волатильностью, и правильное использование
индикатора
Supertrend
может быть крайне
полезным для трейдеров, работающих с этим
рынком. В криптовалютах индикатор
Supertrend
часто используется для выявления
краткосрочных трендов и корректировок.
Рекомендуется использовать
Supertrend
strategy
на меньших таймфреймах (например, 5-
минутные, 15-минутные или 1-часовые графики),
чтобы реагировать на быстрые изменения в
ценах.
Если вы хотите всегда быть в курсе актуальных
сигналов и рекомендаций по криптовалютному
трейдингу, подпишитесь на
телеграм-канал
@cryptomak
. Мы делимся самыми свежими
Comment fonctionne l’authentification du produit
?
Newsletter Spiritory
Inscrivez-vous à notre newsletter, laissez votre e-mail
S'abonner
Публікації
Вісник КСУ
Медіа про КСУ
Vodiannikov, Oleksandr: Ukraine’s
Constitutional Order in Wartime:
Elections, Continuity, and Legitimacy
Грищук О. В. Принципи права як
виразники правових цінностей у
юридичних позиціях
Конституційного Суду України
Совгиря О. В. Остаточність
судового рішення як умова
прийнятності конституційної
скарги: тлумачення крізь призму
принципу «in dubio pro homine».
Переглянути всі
++++++++++
EXERCISE GOAL
Give back exactly the lines from the one containing "может быть крайне" through the end of the material above, and nothing else.

ANSWER TO THIS PROBLEM
может быть крайне
полезным для трейдеров, работающих с этим
рынком. В криптовалютах индикатор
Supertrend
часто используется для выявления
краткосрочных трендов и корректировок.
Рекомендуется использовать
Supertrend
strategy
на меньших таймфреймах (например, 5-
минутные, 15-минутные или 1-часовые графики),
чтобы реагировать на быстрые изменения в
ценах.
Если вы хотите всегда быть в курсе актуальных
сигналов и рекомендаций по криптовалютному
трейдингу, подпишитесь на
телеграм-канал
@cryptomak
. Мы делимся самыми свежими
Comment fonctionne l’authentification du produit
?
Newsletter Spiritory
Inscrivez-vous à notre newsletter, laissez votre e-mail
S'abonner
Публікації
Вісник КСУ
Медіа про КСУ
Vodiannikov, Oleksandr: Ukraine’s
Constitutional Order in Wartime:
Elections, Continuity, and Legitimacy
Грищук О. В. Принципи права як
виразники правових цінностей у
юридичних позиціях
Конституційного Суду України
Совгиря О. В. Остаточність
судового рішення як умова
прийнятності конституційної
скарги: тлумачення крізь призму
принципу «in dubio pro homine».
Переглянути всі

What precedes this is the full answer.